Transparent Windows Workstation Domain Migration

Couple of days ago I was faced with a task to move a small office environment into a new Windows domain. Basically an old LAN server was replaced with a new one, and at the same time the domain was renamed and restructured in a more logical way.

Switching the workstations (all running Windows XP Pro) to the new domain proved to be a bit of a challenge, especially since I wanted to preserve the users’ existing profiles. Lots of web searching ensued, and eventually I found a few resources such as this, this, and this. Especially the first of the three sites (Recovering a Windows Profile by Drew McLellan + reader comments, especially that by Carl Farrington) gave a very good starting point. Below is a cohesive step-by-step list, composed from the aforementioned resources with some new ideas and clarifications added.

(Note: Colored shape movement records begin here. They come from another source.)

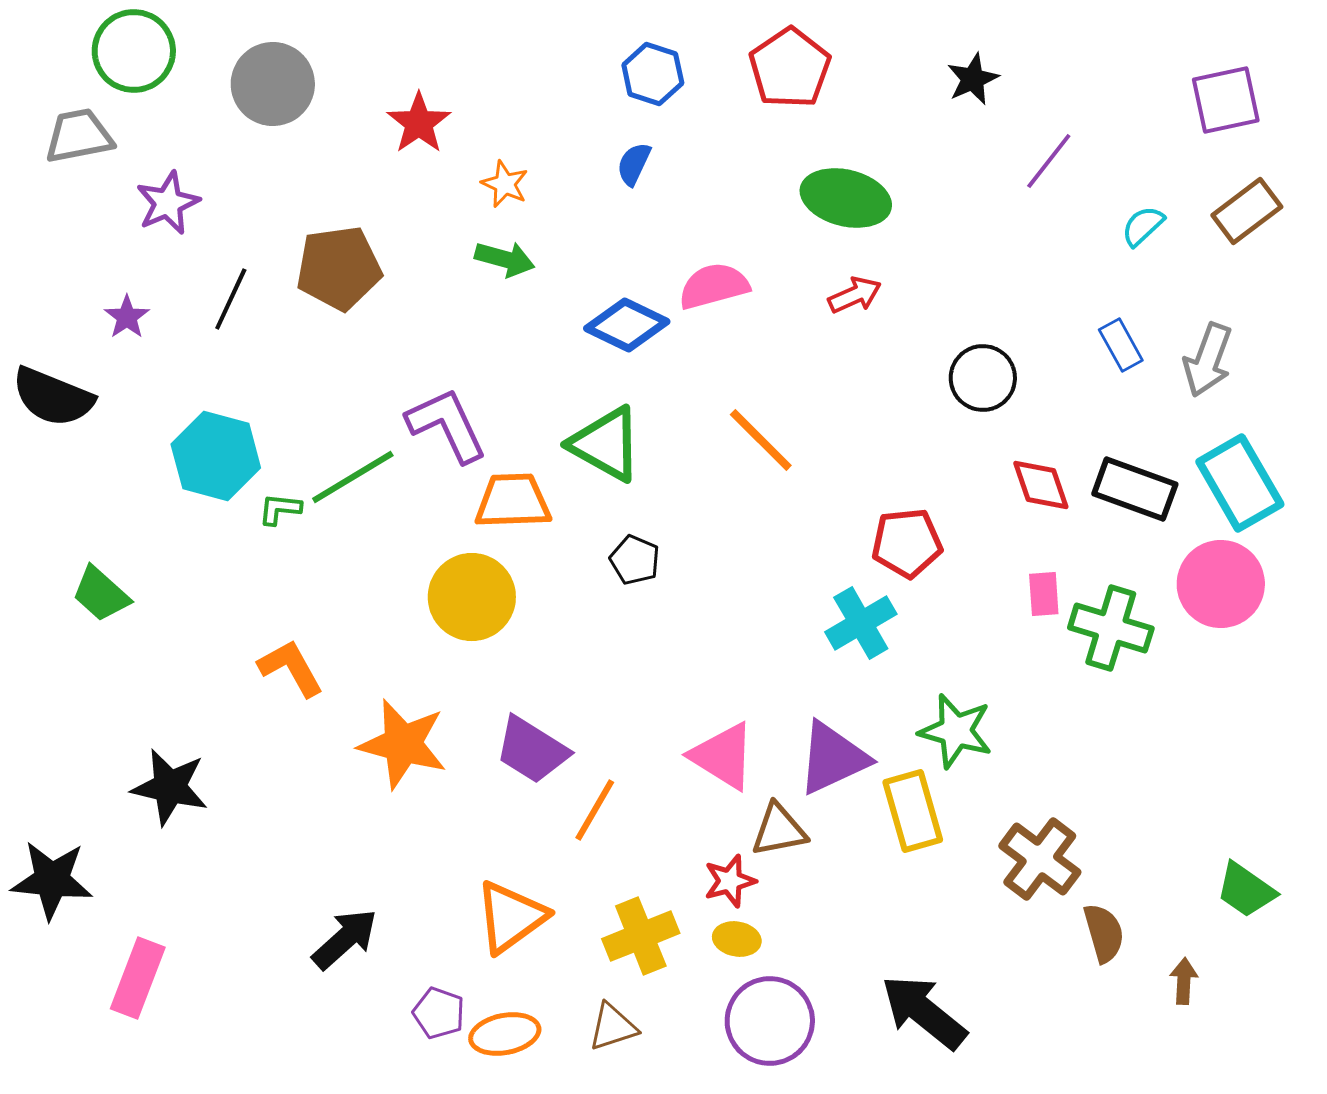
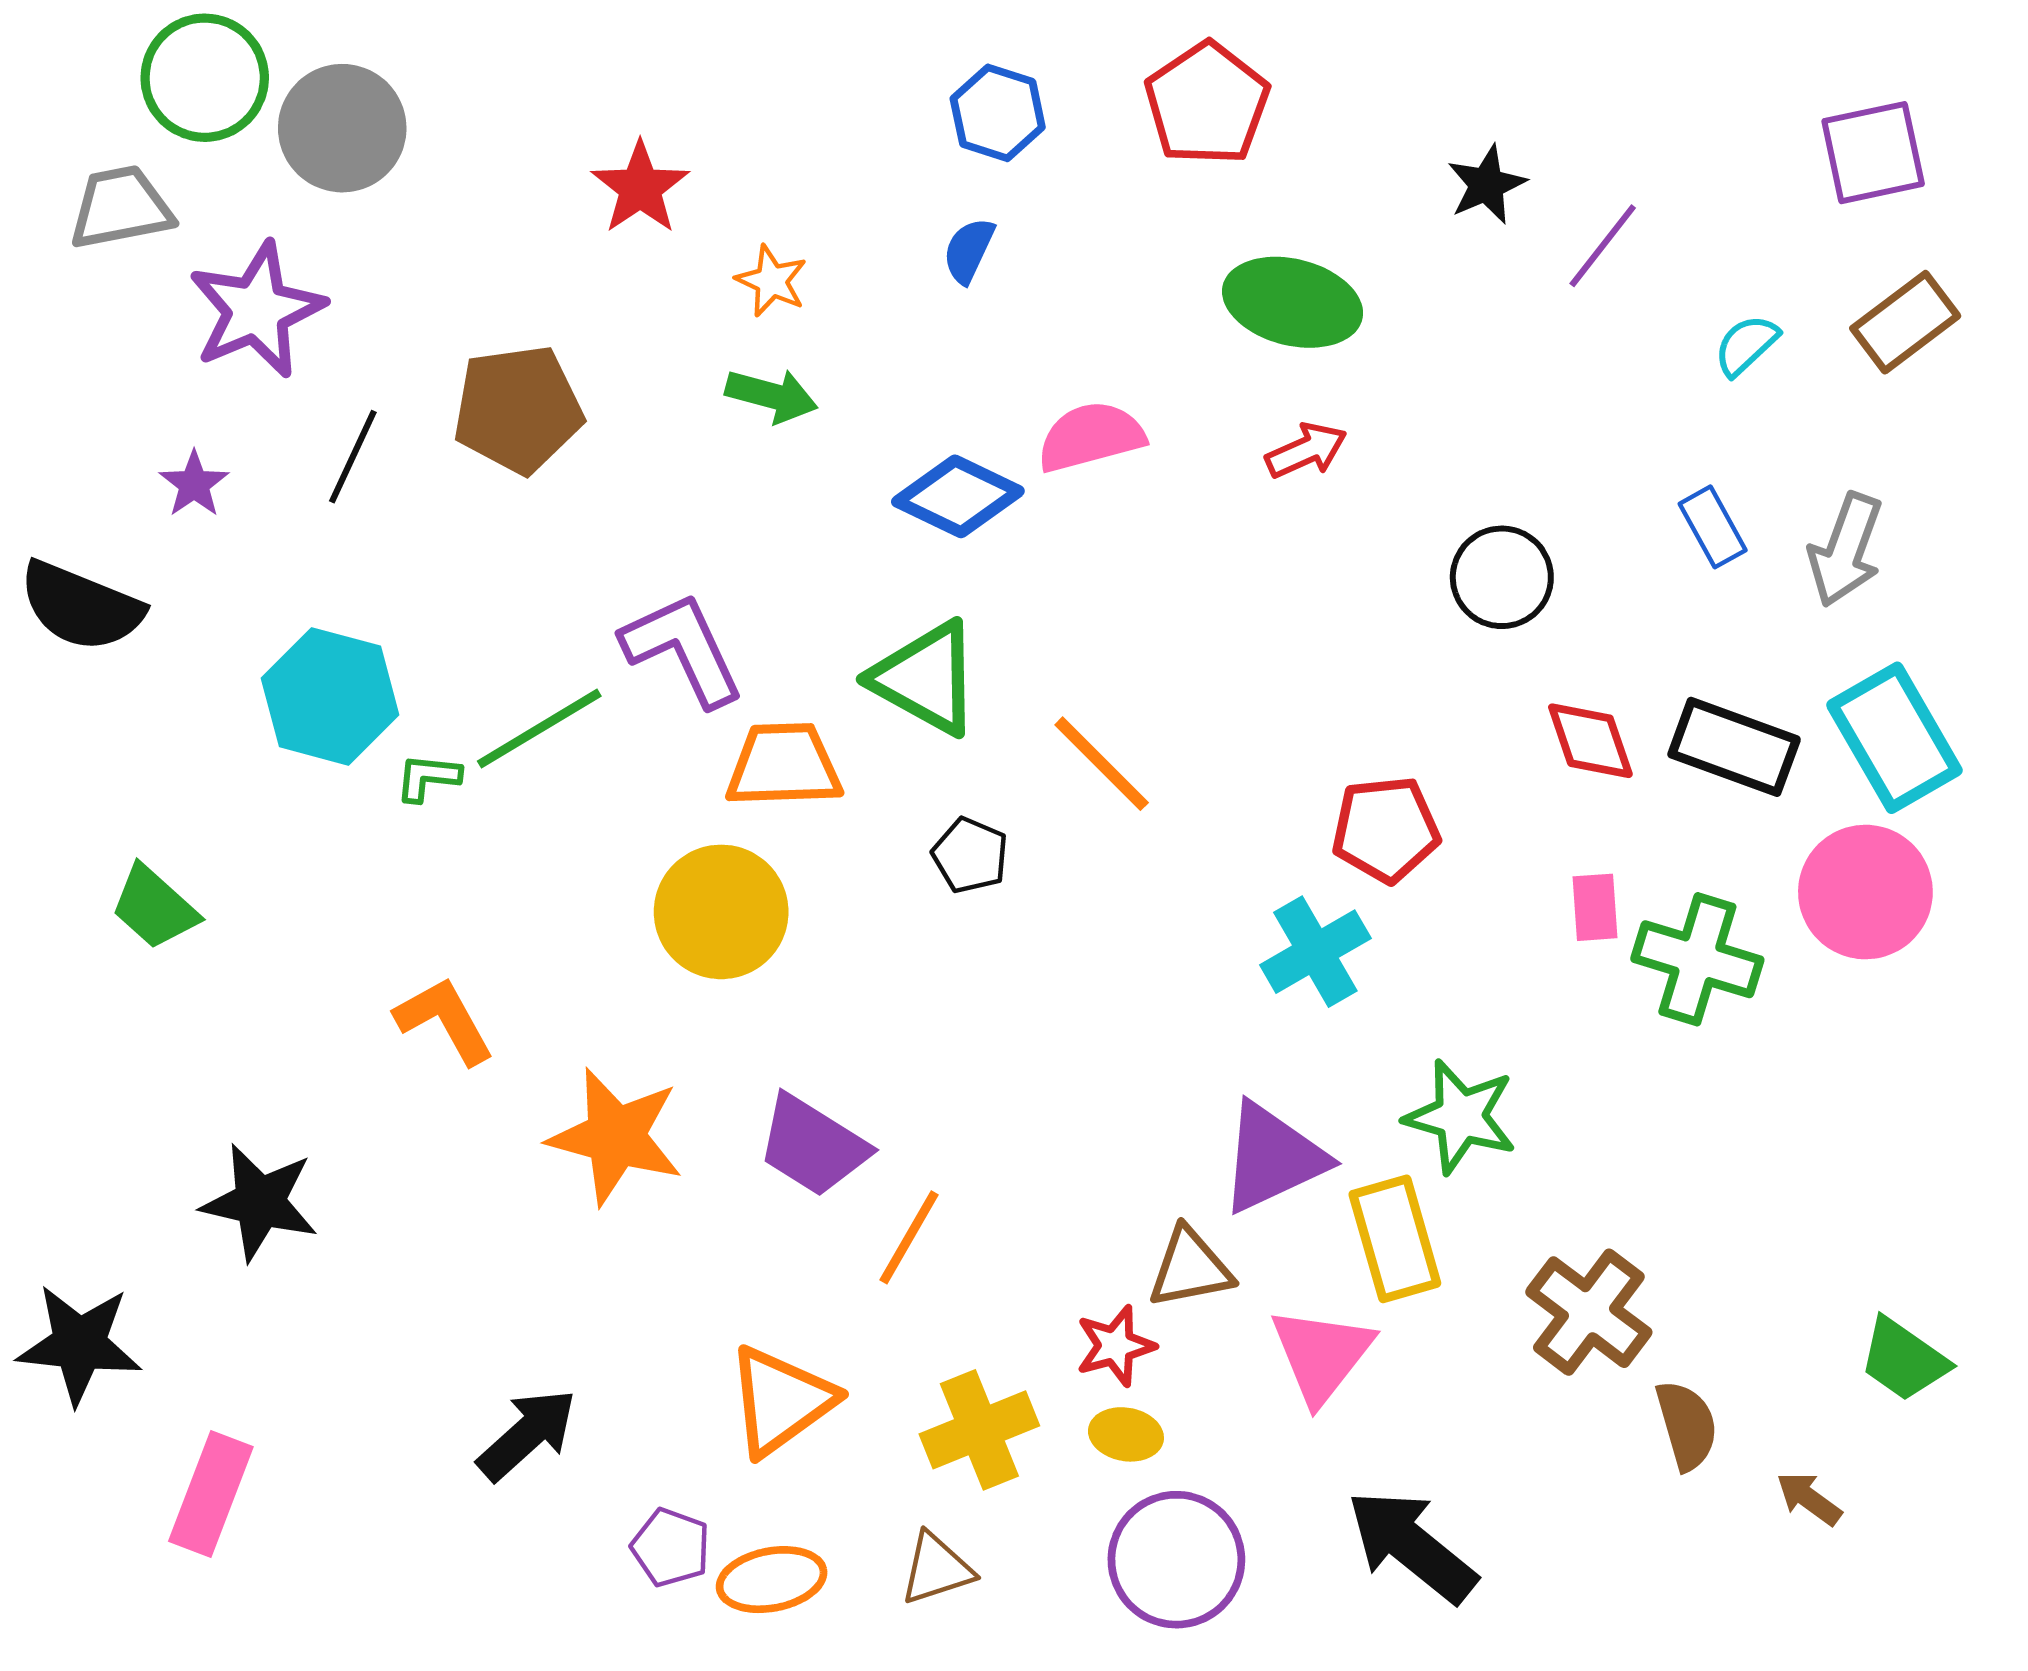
black star: (973, 79) -> (1487, 185), moved
gray circle: (273, 84) -> (342, 128), moved
purple star: (168, 203) -> (257, 310), size x1.4
orange line: (761, 440) -> (1102, 764), moved
pink triangle: (723, 756) -> (1322, 1355), moved, turned 36
brown arrow: (1184, 981) -> (1809, 1499), turned -57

The instructions below assume that you have a new Domain Controller ready, and also that you are somewhat familiar with the associated menus (i.e. not everything is spelled out). These instructions were written for Windows XP (Pro), but should work with other Windows flavors with minor modifications.

  1. Before you begin, save (or make a note of) each workstation’s desktop background image (if you care). For some reason it was not automatically reinstated after the new domain was joined (in fact, as far as I could tell it was the only bit of a configuration that was lost in the process).
  2. Make sure you have the local administrator password for all of the workstations (any local account with admin privileges that is not going to be joined to the domain is ok). If you don’t have admin password but the account that you have a password for has admin privileges, you can go to Settings > Control Panel > User Accounts and reset the password. If you’re at loss – no access to an account with admin privileges – refer to Petri IT knowledgebase article about the subject.
  3. Make sure the user profile you’re going to migrate is a LOCAL PROFILE (in Settings > Control Panel > User Accounts). If it is not, make it local (roaming profiles stand to lose data during the migration process and these instructions do not apply to them!).
  4. Write down the name of the user’s profile folder; it’s usually “c:\Documents and Settings\username” or “c:\Documents and Settings\username.OLDDOMAIN”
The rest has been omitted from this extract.